---------- Input for this task

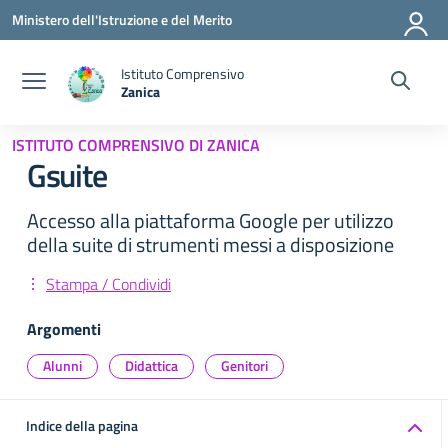
Vai ai contenuti
Vai al menu di navigazione
Vai al footer
Ministero dell'Istruzione e del Merito
Istituto Comprensivo
Zanica
— Visita la pagina iniziale della scuola
ISTITUTO COMPRENSIVO DI ZANICA
Gsuite
Accesso alla piattaforma Google per utilizzo
della suite di strumenti messi a disposizione
Stampa / Condividi
Argomenti
Alunni
Didattica
Genitori
Indice della pagina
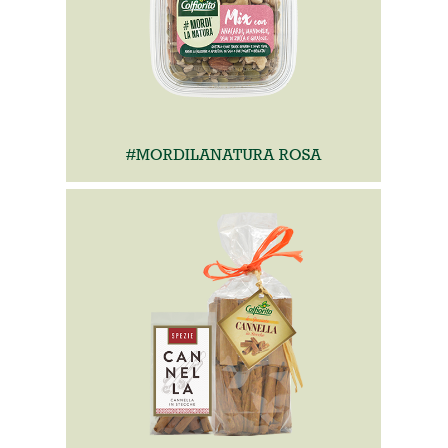
#MORDILANATURA ROSA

--------------------

Set down again, exactly, the lines from the one with "iniziale della scuola" to the last line of the data, both included and pictures excluded.

— Visita la pagina iniziale della scuola
ISTITUTO COMPRENSIVO DI ZANICA
Gsuite
Accesso alla piattaforma Google per utilizzo
della suite di strumenti messi a disposizione
Stampa / Condividi
Argomenti
Alunni
Didattica
Genitori
Indice della pagina
#MORDILANATURA ROSA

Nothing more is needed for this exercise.